- _EXERCISE DESCRIPTION_:
Starting at the line that contains "Identify the click", output each line through the end of the data exactly, and nothing more.

***

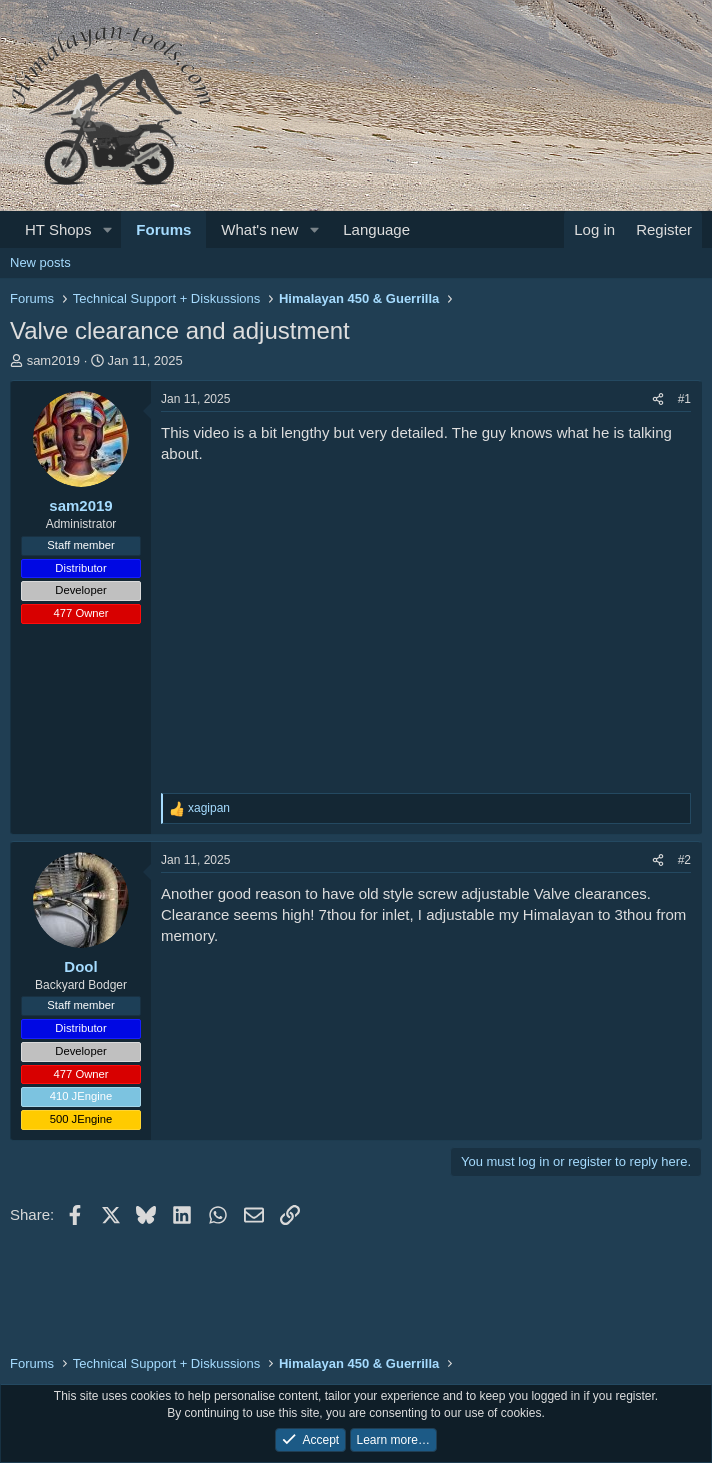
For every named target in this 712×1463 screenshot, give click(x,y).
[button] (107, 229)
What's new (259, 229)
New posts (40, 262)
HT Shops (58, 229)
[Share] (658, 399)
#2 (684, 860)
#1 (684, 399)
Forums (163, 229)
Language (376, 229)
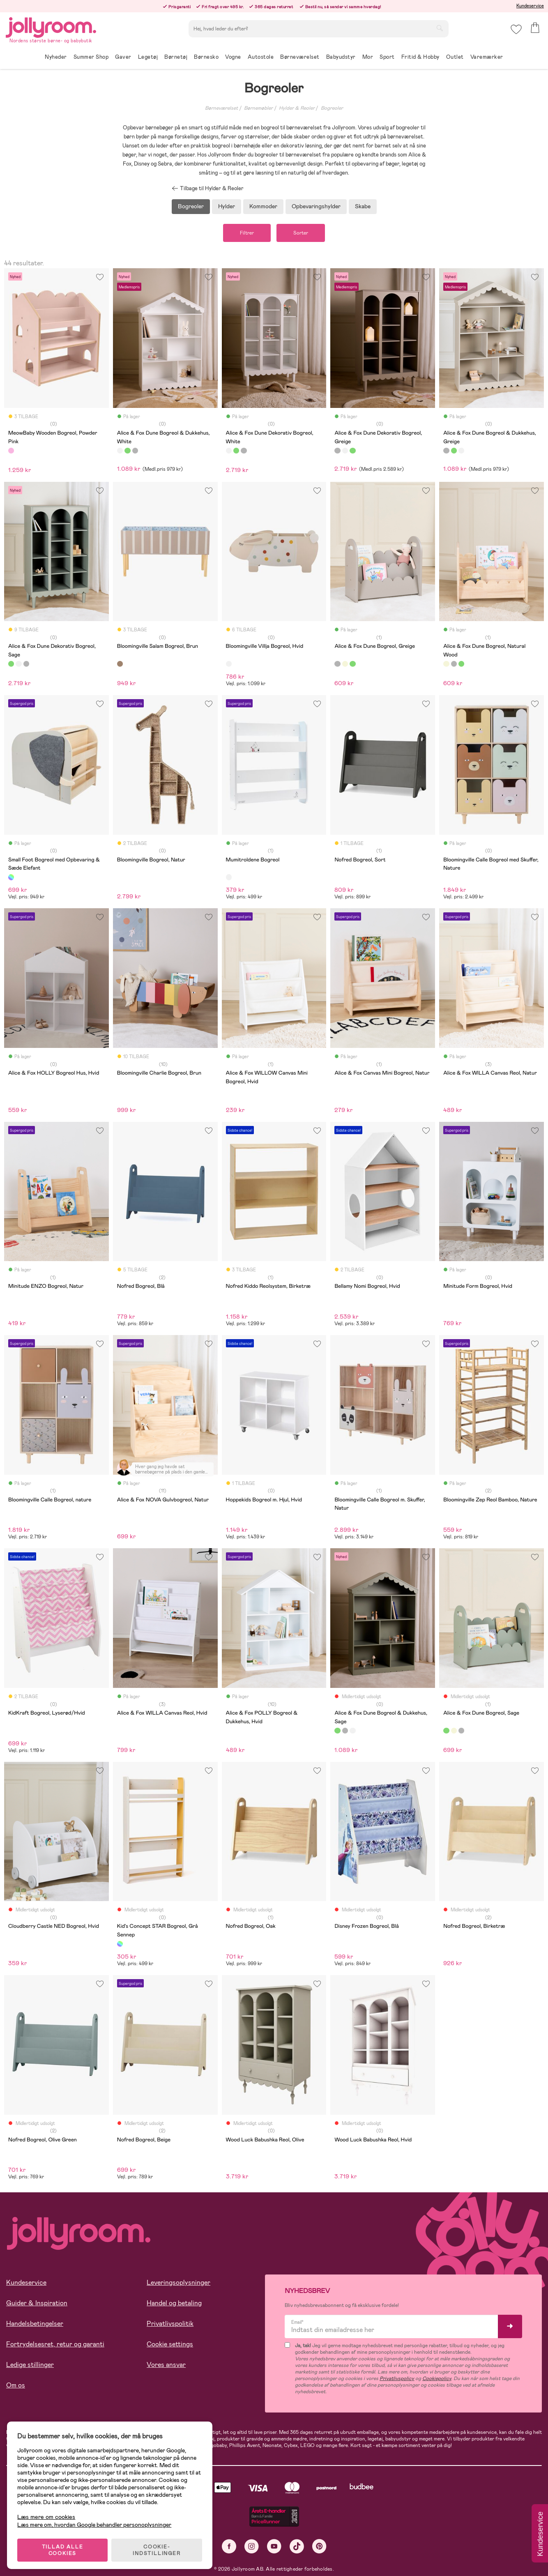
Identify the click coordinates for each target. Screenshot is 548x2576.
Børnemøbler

***

- _YOUR SOLUTION_:
Identify the click coordinates for each target. Screenshot is 548x2576.
Børnemøbler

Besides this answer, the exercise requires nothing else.